Still, I can’t help but think that overall, the weekend was pretty good. That’s why I grade my parenting job for one weekend as good (a B grade). I think of the things I could have done better, and there are definitely some. I also think one of the best parts about this parenting thing is that I’ll get to do it again. I’m no where near as fast as my wife giving meds or changing diapers, but thankfully when I get to do it again at least the test will still be the same. Practice makes perfect right? I wish I could have taken the same test over and over in high school or college.
Since it’s been a while sine I posted (eyes still messed up), there have been some cool things that have happened. Some of my favorites were A. meeting two of her great grandmas. There is something awesome about watching a young kid bring happiness to a great grandparent. It just feels instantly special and rare.
My wife and I also took A. out of state for the first time to head up to NY State on a long weekend. All I can say there is that I’m impressed with both with how good A. is in the car and how much my wife can do over a weekend. I was pathetically little help, and with the meds for the sinus infection all I want to do is sleep. Still, A. had a great time meeting some of the young kids of my wife’s friends, and I think she had a great time at the NY state fair. All in all, that was a great weekend.

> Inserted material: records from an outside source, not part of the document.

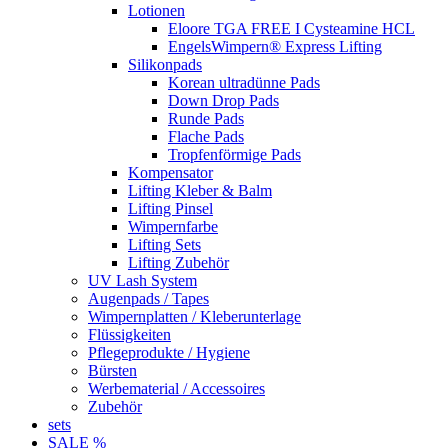
Lotionen
Eloore TGA FREE I Cysteamine HCL
EngelsWimpern® Express Lifting
Silikonpads
Korean ultradünne Pads
Down Drop Pads
Runde Pads
Flache Pads
Tropfenförmige Pads
Kompensator
Lifting Kleber & Balm
Lifting Pinsel
Wimpernfarbe
Lifting Sets
Lifting Zubehör
UV Lash System
Augenpads / Tapes
Wimpernplatten / Kleberunterlage
Flüssigkeiten
Pflegeprodukte / Hygiene
Bürsten
Werbematerial / Accessoires
Zubehör
sets
SALE %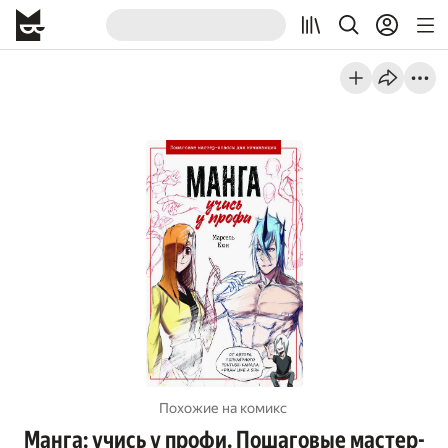
Похожие на комикс
Манга: учись у профи. Пошаговые мастер-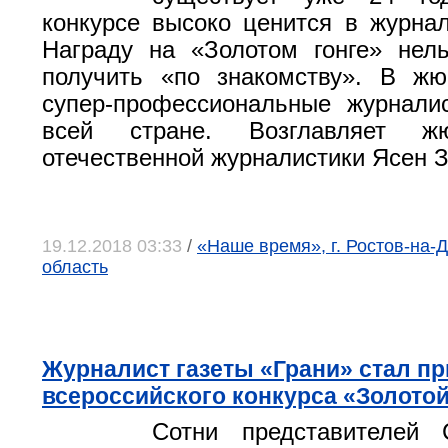
конкурсе высоко ценится в журнал
Награду на «Золотом гонге» нел
получить «по знакомству». В жю
супер-профессиональные журнали
всей стране. Возглавляет ж
отечественной журналистики Ясен З
19.12.2018 03:33
/
«Наше время», г. Ростов-на-Д
область
Журналист газеты «Грани» стал п
всероссийского конкурса «Золотой
Сотни представителей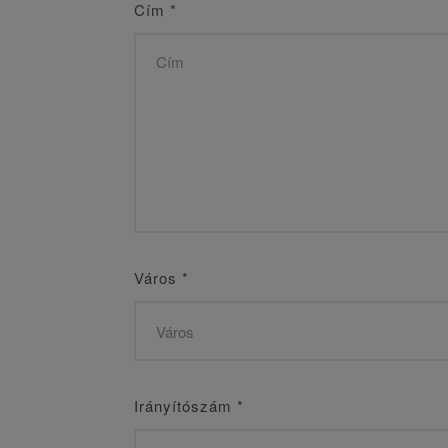
Cím
*
Város
*
Irányítószám
*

A is doing great when it comes to sitting up when she gets help to get to sitting up. She can sit up and watch Sesame Street for about a half hour before she gets tired and falls back. She’s also starting to examine her toys and try to figure out the different ways to interact with them. We no longer have to show her to push this or twist that. She’s trying to figure it out herself which is great. Now we’re just working on getting her to clap and hold two different toys (one in each hand). In any event, I’ll post pictures as soon as I can. Unfortunately, I haven’t been able to post them the last few times I have tried.